Verslag vergadering Commissie ad hoc
Verslag
De heer Gryffroy heeft het woord.
Lokale besturen hebben een heel belangrijke opdracht in de strijd tegen de klimaatproblemen. Door een voorbeeldfunctie op te nemen, kan men op lokaal vlak iets doen tegen de klimaatverandering, maar ook het draagvlak vergroten en burgers inspireren om tot actie over te gaan. Heel wat Vlaamse steden hebben door het ondertekenen van het Burgemeestersconvenant voor Klimaat en Energie die verantwoordelijkheid opgenomen. Daarmee engageren ze zich om de CO2-uitstoot tegen 2020 met 20 procent te reduceren of tegen 2030 met 40 procent, afhankelijk van het ogenblik waarop ze het Burgemeestersconvenant hebben ondertekend. Het Burgemeestersconvenant is een initiatief van de Europese Commissie en is geen vrijblijvend engagement. De Europese Unie volgt immers op of de gemeenten de engagementen nakomen.

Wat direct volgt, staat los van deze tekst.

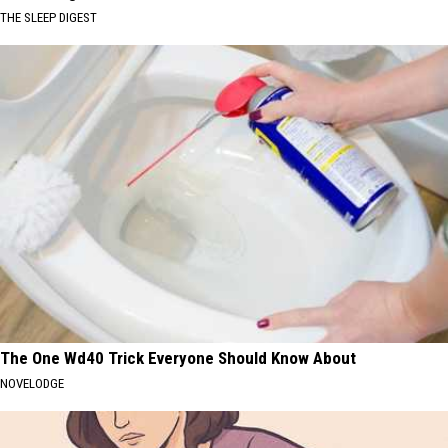
THE SLEEP DIGEST
The One Wd40 Trick Everyone Should Know About
NOVELODGE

De lokale besturen hebben nog veel potentieel om rationeel om te gaan met energie, en om in duurzame energieproductie te investeren. Wij hebben in het verleden ook al vastgesteld dat er weliswaar veel ambitie is, maar dat de resultaten uitblijven. Onze ambitie wordt ook erkend op Europees niveau. Als ik daarover met collega’s in het Europees Comité van de Regio’s (CvdR) praat, zien zij Vlaanderen als een voorbeeld op het vlak van engagement, maar niet op het vlak van resultaten. Men ziet vaak dat men het Burgemeestersconvenant heeft ondertekend, maar dat men in de uitvoering van een aantal transitiemogelijkheden blijft steken. De Vlaamse overheid kan hierbij een ondersteunende rol opnemen.

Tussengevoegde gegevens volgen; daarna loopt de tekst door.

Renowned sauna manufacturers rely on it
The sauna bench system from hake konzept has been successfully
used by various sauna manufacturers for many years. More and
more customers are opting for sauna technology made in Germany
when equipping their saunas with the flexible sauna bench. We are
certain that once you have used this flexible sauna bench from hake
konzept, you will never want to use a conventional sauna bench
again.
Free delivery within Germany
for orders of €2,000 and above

Als een gemeente het Burgemeestersconvenant ondertekent, moet ze binnen het jaar een nulmeting van de CO2-uitstoot op het grondgebied én een energieactieplan of het Sustainable Energy Action Plan (SEAP) voorleggen. De gemeenteraad moet het energieactieplan met de doelstellingen en concrete acties om de CO2-vermindering te realiseren, goedkeuren.
We merken dat het verzamelen van cijfers over de lokale besturen een struikelblok blijft. Vlaanderen heeft samen met de Vlaamse Instelling voor Technologisch Onderzoek (VITO) in 2011 al een eigen tool en website ontwikkeld om de gegevens bij te houden. Die kunnen we allemaal terugvinden op de website www.burgemeestersconvenant.be. Daarop kunnen we van alle gemeenten en steden, die het Burgemeestersconvenant hebben ondertekend, de cijfers terugvinden.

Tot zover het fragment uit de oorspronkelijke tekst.